UNB/ CS/ David Bremner/ teaching/ cs3383/ assignments/ CS3383 Assignment 4

Introduction

For general information about assignments in this course, see assignments

Huffman Coding

Consider a discrete probability distribution on symbols [math]1[/math] to [math]n[/math] with probabilities [math]p_1 \ldots p_n[/math] where each [math]p_i[/math] is an integer power of [math]1/2[/math]. Suppose a long sequence [math]S[/math] of samples is drawn from the distribution such that symbol [math]i[/math] occurs [math]p_i|S|[/math] times. Prove that if a Huffman code based on the probabilities [math]p_i[/math] is used, the total number of bits to encode S is

\begin{equation} |S|\sum_{i=1}^n p_i \lg (1/p_i) \end{equation}

You may use without proof the fact that the two smallest probabilities have to be the same.

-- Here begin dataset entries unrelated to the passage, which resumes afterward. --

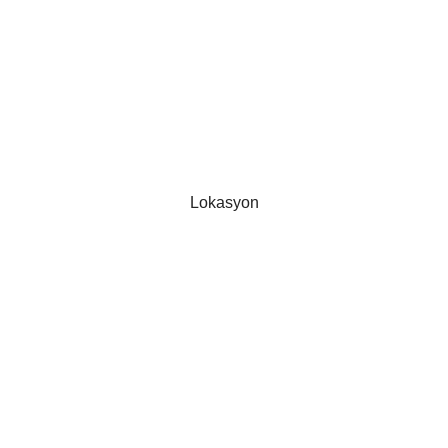
Lokasyon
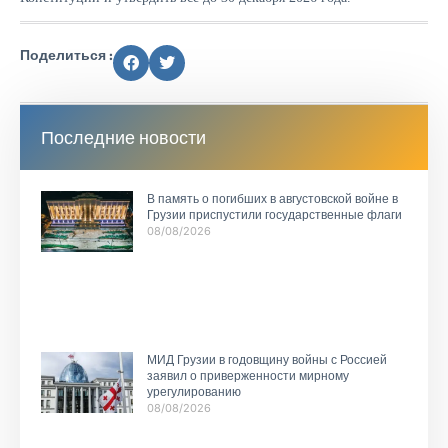
Поделиться :
Последние новости
В память о погибших в августовской войне в
Грузии приспустили государственные флаги
08/08/2026
МИД Грузии в годовщину войны с Россией
заявил о приверженности мирному
урегулированию
08/08/2026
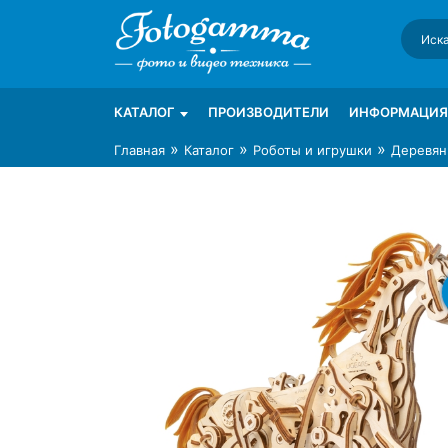
Skip
to
content
Интернет-магазин фототехники Foto-Ga
Магазин фотоаксессуаров foto-gamma.ru
КАТАЛОГ
ПРОИЗВОДИТЕЛИ
ИНФОРМАЦИЯ
»
»
»
Главная
Каталог
Роботы и игрушки
Деревян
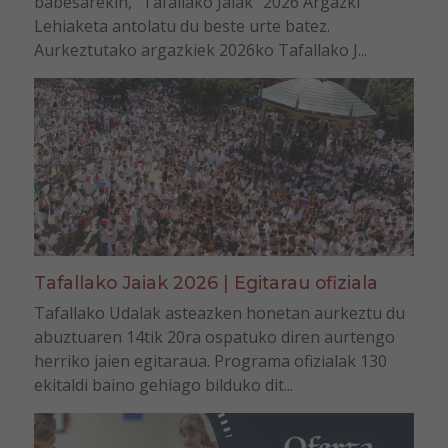
babesarekin, “Tafallako Jaiak” 2026 Argazki
Lehiaketa antolatu du beste urte batez.
Aurkeztutako argazkiek 2026ko Tafallako J...
Tafallako Jaiak 2026 | Egitarau ofiziala
Tafallako Udalak asteazken honetan aurkeztu du
abuztuaren 14tik 20ra ospatuko diren aurtengo
herriko jaien egitaraua. Programa ofizialak 130
ekitaldi baino gehiago bilduko dit...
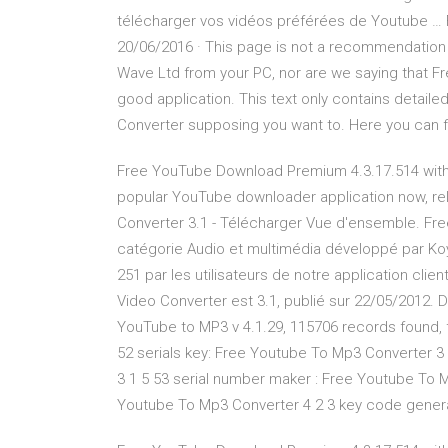
télécharger vos vidéos préférées de Youtube … 
20/06/2016 · This page is not a recommendation
Wave Ltd from your PC, nor are we saying that F
good application. This text only contains detai
Converter supposing you want to. Here you can fi
Free YouTube Download Premium 4.3.17.514 wit
popular YouTube downloader application now, rel
Converter 3.1 - Télécharger Vue d'ensemble. Fre
catégorie Audio et multimédia développé par Koyot
251 par les utilisateurs de notre application clie
Video Converter est 3.1, publié sur 22/05/2012. 
YouTube to MP3 v 4.1.29, 115706 records found, 
52 serials key: Free Youtube To Mp3 Converter 3
3 1 5 53 serial number maker : Free Youtube To M
Youtube To Mp3 Converter 4 2 3 key code gener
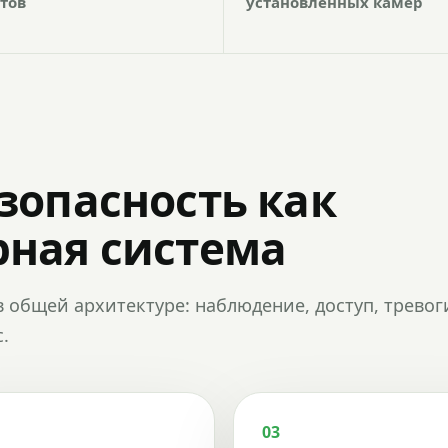
тов
установленных камер
зопасность как
ная система
в общей архитектуре: наблюдение, доступ, тревог
.
03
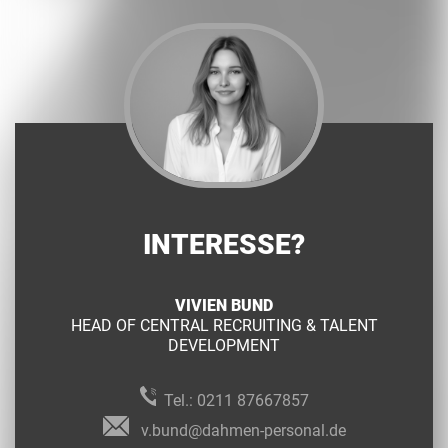
INTERESSE?
VIVIEN BUND
HEAD OF CENTRAL RECRUITING & TALENT
DEVELOPMENT
Tel.:
0211 87667857
v.bund@dahmen-personal.de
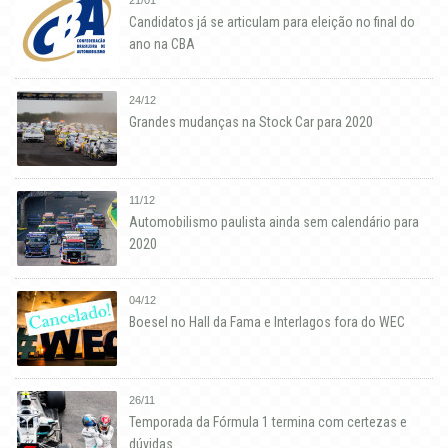
21/01
Candidatos já se articulam para eleição no final do
ano na CBA
24/12
Grandes mudanças na Stock Car para 2020
11/12
Automobilismo paulista ainda sem calendário para
2020
04/12
Boesel no Hall da Fama e Interlagos fora do WEC
26/11
Temporada da Fórmula 1 termina com certezas e
dúvidas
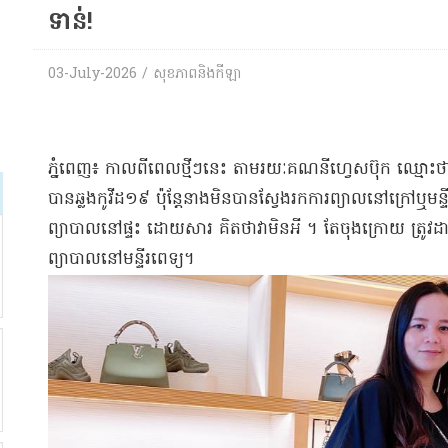
ទាន់​!
03-July-2026 / សុខភាពនិងកីឡា
​ភ្នំពេញ​៖ កាលពីពេល​ថ្មីៗ​នេះ តាមរយៈ​គណនី​ហ្វេ​ស​ប៊ុ​ក ឈ្
បាន​ឆ្លង​កូ​វីដ​១៩ ប៉ុន្តែ​នាង​មិនបាន​ស្វែងរក​ការ​ព្យា​ល​នៅក្រៅ​ឬ​មន
ព្យាបាល​នៅផ្ទះ ដោយសារ គិតថា​វា​មិន​អី ។ តែ​ចុងក្រោយ ត្រូវដា
ព្យាបាល​នៅ​មន្ទីរពេទ្យ​។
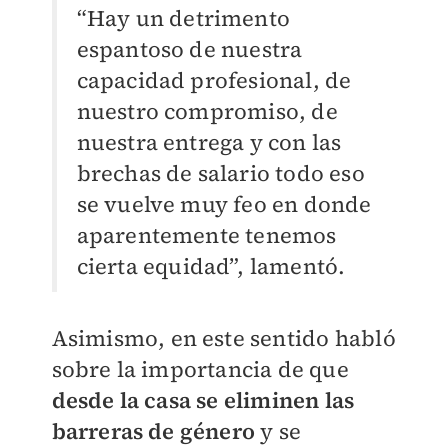
“Hay un detrimento
espantoso de nuestra
capacidad profesional, de
nuestro compromiso, de
nuestra entrega y con las
brechas de salario todo eso
se vuelve muy feo en donde
aparentemente tenemos
cierta equidad”, lamentó.
Asimismo, en este sentido habló
sobre la importancia de que
desde la casa se eliminen las
barreras de género
y se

Hint: It suffices to prove that symbol $j$ is at depth $\lg (1/p_j)$ in the resulting tree.

Greed is Good

Let [math]e[/math] be the unique lightest edge in a graph [math]G[/math]. Let [math]T[/math] be a spanning tree of [math]G[/math] such that [math]e \notin T[/math] . Prove using elementary properties of spanning trees (i.e. not the cut property) that [math]T[/math] is not a minimum spanning tree of [math]G[/math].

Union by weight

Consider the following alternative implementation of the disjoint-sets data structure.

class Partition:
    def __init__(P,n):
        # sometimes called makeset(j)
        P.parent = [j for j in range(n)]
        P.weight = [1] * n

    def find(P, key):
        if P.parent[key] != key:
            key = P.find(P.parent[key])
        return key

    def union(P,x,y):
        rx = P.find(x)
        ry = P.find(y)

        if rx == ry:
            return

        if P.weight[rx] > P.weight[ry]:
            P.parent[ry] = rx
            P.weight[rx] += P.weight[ry]
        else:
            P.parent[rx] = ry
            P.weight[ry] += P.weight[rx]

Prove that after any sequence of union operations, P.find(x) takes [math]O(\lg n)[/math] time.